Literatures, Languages & Cultures

Postgraduate Taught students

How to get the best out of the Personal Tutor system as a postgraduate taught student.

For postgraduate students, your Personal Tutor (PT) will be assigned to you at the start of your studies; you can find this information via MyEd.  During the taught part of your degree programme, you may schedule meetings with your Personal Tutor to help you settle in and support your development as a member of your subject area’s academic community.  You may also have one further scheduled individual meeting with your PT during the research/ dissertation component of your degree programme (as appropriate).

Note:  If you are not on campus (e.g. studying abroad for a period, or on placement) then your meetings may take place by telephone, live internet call, or a web conferencing application. Email exchanges are not considered to be meetings unless they take place within a pre-agreed timeframe to enable you to have a “conversation” (e.g. if you are overseas and emailing within a 24-36 hour period to take account of time differences).     

One-to-one meetings

As a taught postgraduate student, you should have at least two individual meetings with your Personal Tutor in the taught part of your degree programme and one individual meeting in the research part, i.e. while you are working on your dissertation.

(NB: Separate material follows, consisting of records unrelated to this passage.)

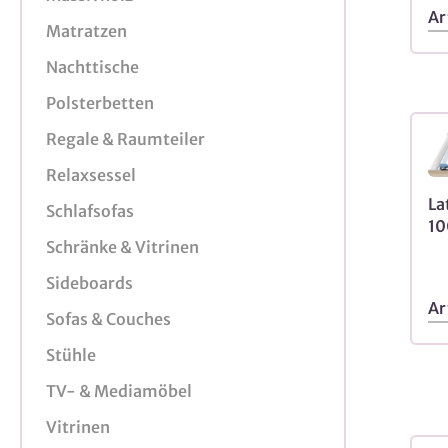
Ar
Matratzen
Nachttische
Polsterbetten
Regale & Raumteiler
Relaxsessel
La
Schlafsofas
10
Schränke & Vitrinen
Sideboards
Ar
Sofas & Couches
Stühle
TV- & Mediamöbel
Vitrinen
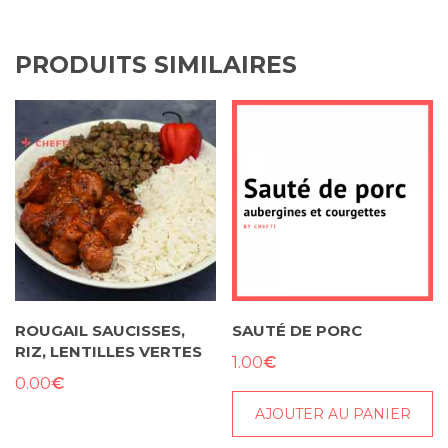
PRODUITS SIMILAIRES
ROUGAIL SAUCISSES,
SAUTÉ DE PORC
RIZ, LENTILLES VERTES
€
1.00
€
0.00
AJOUTER AU PANIER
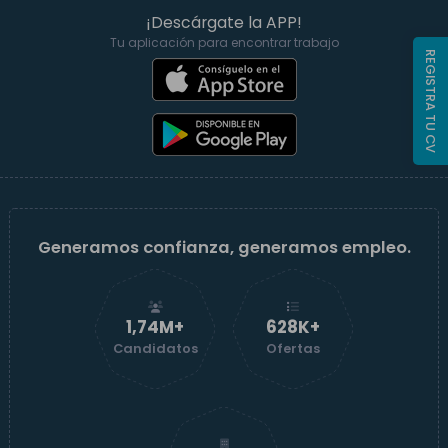
¡Descárgate la APP!
Tu aplicación para encontrar trabajo
REGISTRA TU CV
Generamos confianza, generamos empleo.
1,74M+
629K+
Candidatos
Ofertas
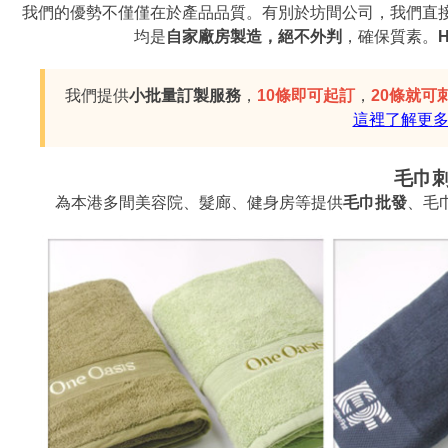
我們的優勢不僅僅在於產品品質。有別於坊間公司，我們直
均是
自家廠房製造，絕不外判
，確保質素。
我們提供
小批量訂製服務
，
10條即可起訂
，
20條就可刺
這裡了解更
毛巾
為本港多間美容院、髮廊、健身房等提供
毛巾批發
、毛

  • Your Personal Tutor will contact you at the start of the academic year to invite you to meet.
  • Arrangements for the individual meetings will vary according to the requirements of your MSc programme. The meetings will usually take place by the end of Week 5 in Semesters 1 and 2, and by the end of June in the dissertation period.  
  • Additional ad hoc appointments can be requested by e-mail.
  • The focus of the individual meetings should be as follows:
    • Semester 1:  on how you are adjusting to postgraduate study, your academic interests, and the skills and attributes that you aim to develop.  Some programmes may also use the meeting to provide subject-specific feedback on your initial Research Skills and Methods assignment;
    • Semester 2:  on your academic progress and your initial ideas for your dissertation/final project;  on helping you to interpret and adopt the feedback from your assessed work from Semester 1;
    • Dissertation period:  on your progress on the dissertation and career/research plans.

Group or Programme meetings

In addition to one-to-one meetings, and other activities designed to support your development as a member of the academic community, at least two group or programme meetings will be organised during the year. You will be given detailed information about such meetings via e-mail and Learn, the University’s virtual learning environment. Group meetings will usually last around one hour.